A crosstalk between photoactive PQ pool and biosynthesis would ensure the coupling of the photosynthetic electron transport efficiency with the production of a PQ reserve in the non-photoactive pool allowing fast adaptation to changing environmental conditions. It is necessary to point out that the decrease of total PQ after 3 h of high light was likely to be transitory since, under permissive light intensity, abc1k3 was capable of restoring the total PQ amount to WT levels as previously shown (Martinis et al., 2013). We cannot exclude that ABC1K1 and ABC1K3 play an active role in this signaling pathway, through still unidentified targets, therefore the mutation of these two kinases would result in a combined effect on the source of the signal, the photoactive PQ pool, as well as on the transmission of said signal.

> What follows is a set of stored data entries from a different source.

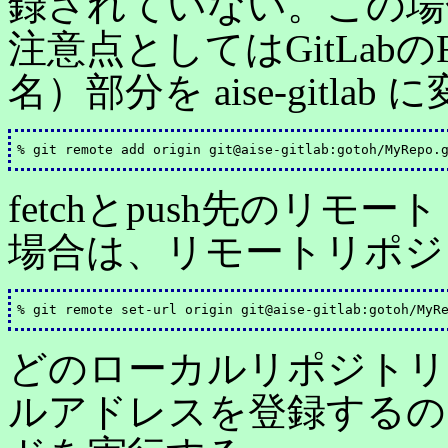
録されていない。この場
注意点としてはGitLab
名）部分を aise-gitla
fetchとpush先のリ
場合は、リモートリポジ
どのローカルリポジトリ
ルアドレスを登録するの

Another feature linked to the abc1k1 mutation was the loss of thylakoid protein phosphorylation. These phosphorylation events are mostly dependent on STN7 and STN8 kinases, activities of which depend on the redox status of the PQ pool (Aro and Ohad, 2003; Pesaresi et al., 2010; Puthiyaveetil, 2011; Puthiyaveetil et al., 2012). The mutation of abc1k3 in the abc1k1 background was sufficient to re-establish the phosphorylation of the thylakoid proteins to WT level after 3 h of high light. This observation has an important implication to understand the factors regulating the redox state of the photoactive PQ pool. In fact, the PQ pool redox state appears to be dependent also on the exchanges between the photoactive pool and storage sites and not only on the size of the photoactive pool and the activity of the ETC. We cannot exclude that protein phosphorylation has a positive feedback loop effect; in fact, the phosphorylation of the thylakoid proteins may favor their mobility in the membrane and by doing so increase also the mobility of the PQ between different portions of the thylakoid membrane (Kirchhoff et al., 2000; Fristedt et al., 2009; Kirchhoff, 2014). We also cannot exclude the involvement of the phosphorylation of other, less evident, targets such as CURT1b, the phosphorylation of which is also dependent on STN8 kinase (Trotta et al., 2019). By their phosphorylation level, the proteins imbedded in the thylakoid membrane may change the overall conformation of the membrane system and by this also the mobility and exchange of the PQ, and other lipids, between the photoactive pool and the reservoir (Armbruster et al., 2013). Moreover, ABC1K1 and ABC1K3 are also predicted to function as kinases; therefore, they may phosphorylate yet unknown target proteins leading to the regulation of the photosynthetic activity and potentially influencing membrane fluidity and/or thylakoid protein organization (Yokoyama et al., 2016).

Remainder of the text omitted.